The nature of a commodity depends on the relative strength of the Substitution and Income Effect
A commodity may fall under the category of Normal Good, Inferior Good, or Giffen Good, based on the relative degree and direction of the income and substitution effects. These are three different cases:
Case 1: Normal Goods
Both the substitution and income effects are positive in the case of normal goods.
- Substitution Effect: When the price of Normal Goods decreases, consumers are more likely to purchase them since they are now comparably less expensive than their substitutes, whose prices have not decreased.
- Income Effect: A decrease in the price of Normal Goods increases real income and the quantity purchased.
It implies that the substitution effect and the income effect for Normal Goods act in the same direction. Hence, the Price Effect will also be positive, indicating that when the price of a good is decreased, consumers will purchase more of it.
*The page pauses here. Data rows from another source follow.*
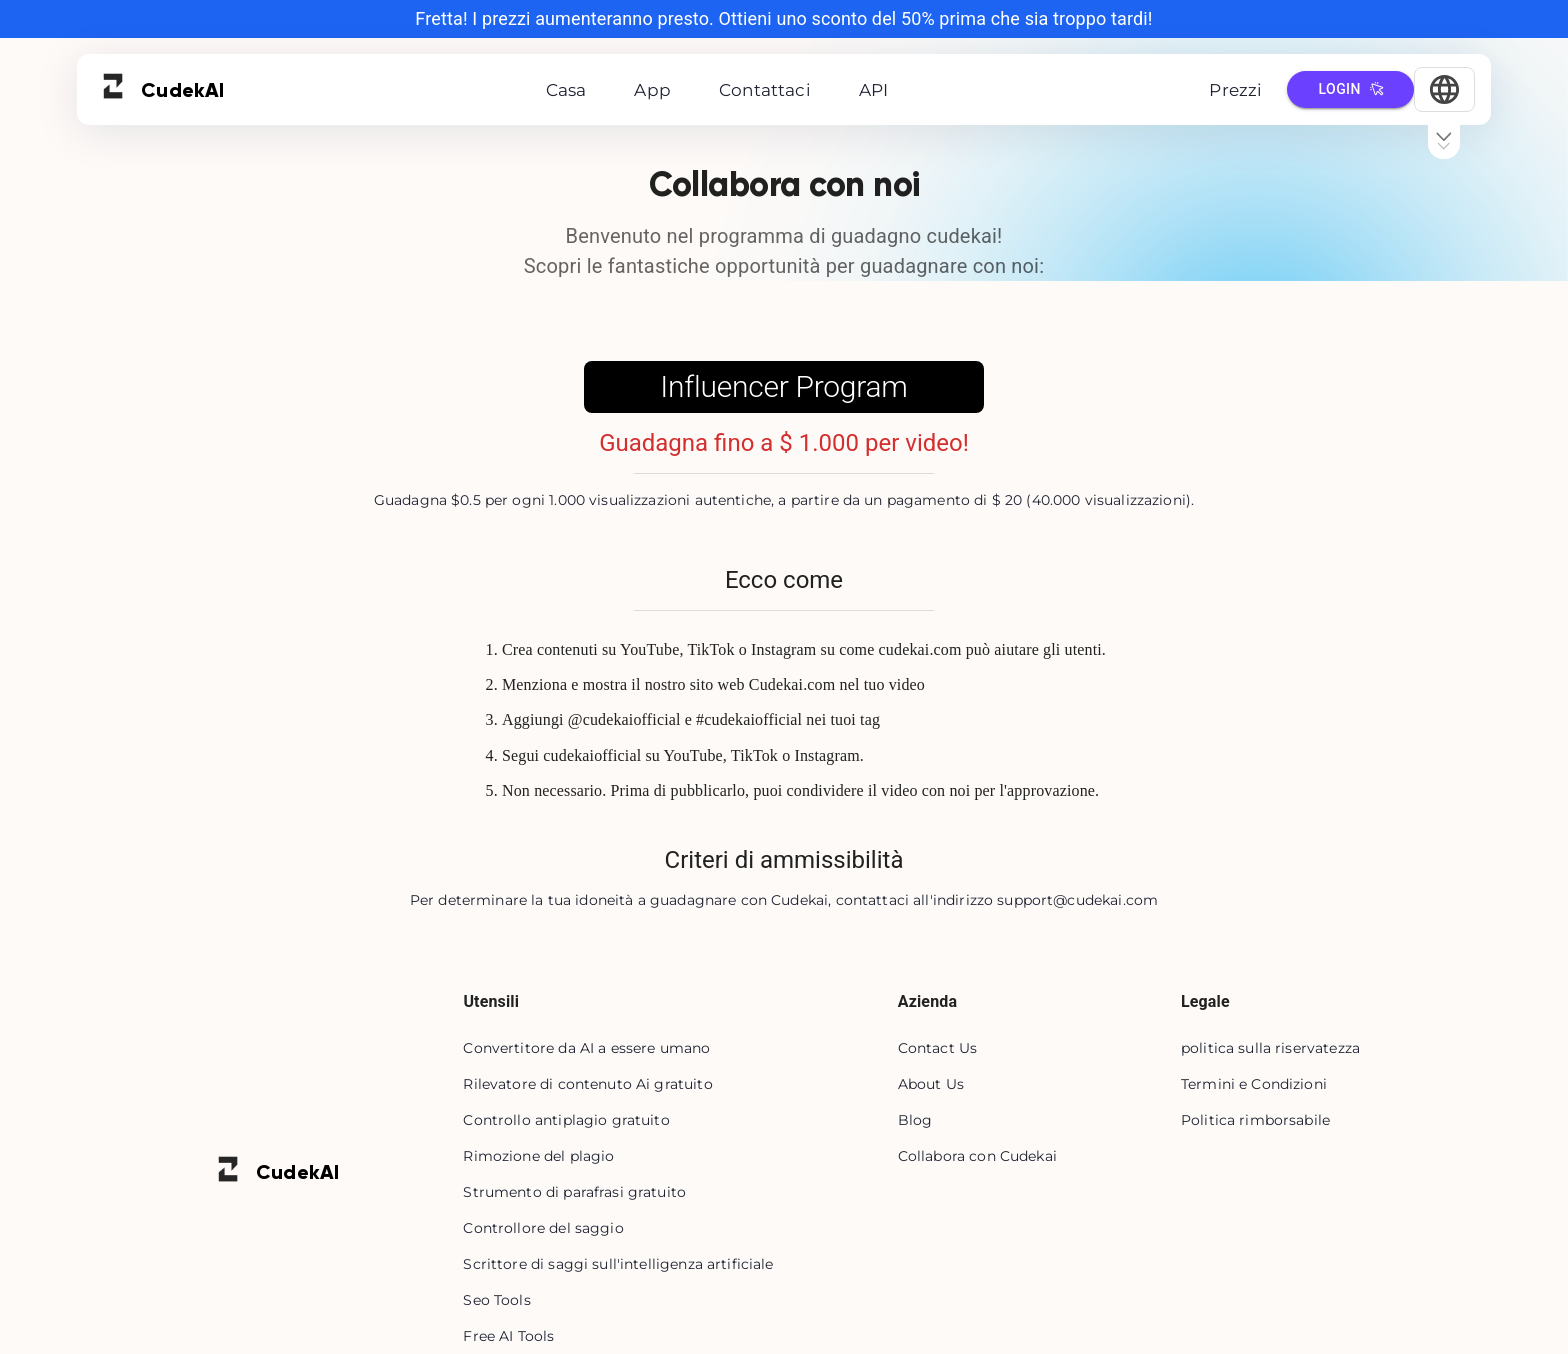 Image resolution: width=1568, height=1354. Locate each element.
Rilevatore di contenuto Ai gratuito (587, 1084)
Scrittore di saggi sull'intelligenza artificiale (618, 1264)
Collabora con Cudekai (977, 1156)
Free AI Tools (508, 1336)
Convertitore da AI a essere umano (586, 1048)
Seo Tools (496, 1300)
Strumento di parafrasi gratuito (574, 1192)
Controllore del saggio (543, 1228)
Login (1350, 89)
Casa (566, 90)
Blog (915, 1120)
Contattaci (765, 90)
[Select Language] (1444, 89)
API (874, 90)
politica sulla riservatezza (1270, 1048)
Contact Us (938, 1048)
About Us (931, 1084)
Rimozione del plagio (538, 1156)
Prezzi (1235, 90)
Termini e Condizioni (1254, 1084)
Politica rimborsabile (1255, 1120)
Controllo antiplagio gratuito (566, 1120)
For Normal Goods, the demand curve slopes downward, which means that the quantity demanded always varies inversely with price.
Case 2: Inferior Goods
When it comes to Inferior Goods, the substitution effect is positive, whereas the income effect is negative.
- Substitution Effect: A decrease in the price of Inferior Goods increases their demand because they are now comparatively less expensive than their substitutes, whose prices have not decreased. Hence, a positive substitution effect results in an increase in consumption.
- Income Effect: A decrease in the price of Inferior Goods raises real income, which lowers the demand for Inferior Goods as consumers switch to superior goods. Thus, the income effect is negative as it reduces consumption with a decrease in the price.
The total impact of price reduction is an increase in demand. It occurs because the positive substitution effect is stronger than the negative income effect. In simple terms, the increase in demand because of the positive substitution effect is more than the reduced demand because of the negative income effect. Therefore, the demand curve for inferior commodities slopes downward; i.e., the quantity demanded always changes inversely with price.
Case 3: Giffen Goods
Giffen Goods are a special type of Inferior Goods in which the negative income effect is stronger than the positive substitution effect.
- Substitution Effect: In the case of Giffen Goods also, the substitution effect is positive because the demand for them rises as a result of the decrease in their price relative to their substitutes’ unchanged prices.
- Income Effect: As actual income rises because of a decrease in the price of Giffen Goods, consumer’s demand for Giffen Goods declines as they switch to more superior goods.
The total impact of price reduction is a fall in demand. It occurs because the negative income effect is stronger than the positive substitution effect. In simple terms, the increase in demand because of the positive substitution effect is less than the reduced demand because of the negative income effect. Hence, demand for Giffen Goods changes directly with a price; i.e. demand decreases with a price decrease and increases with a price increase. Also, as Giffen Goods break the Law of Demand, their demand curve slope upwards.
A good is said to be a Giffen Good if it satisfies the following three conditions:
- An inferior good with a large negative income effect.
- The substitution effect of a change in price must be small.
- A good should absorb a major portion of the income of a consumer.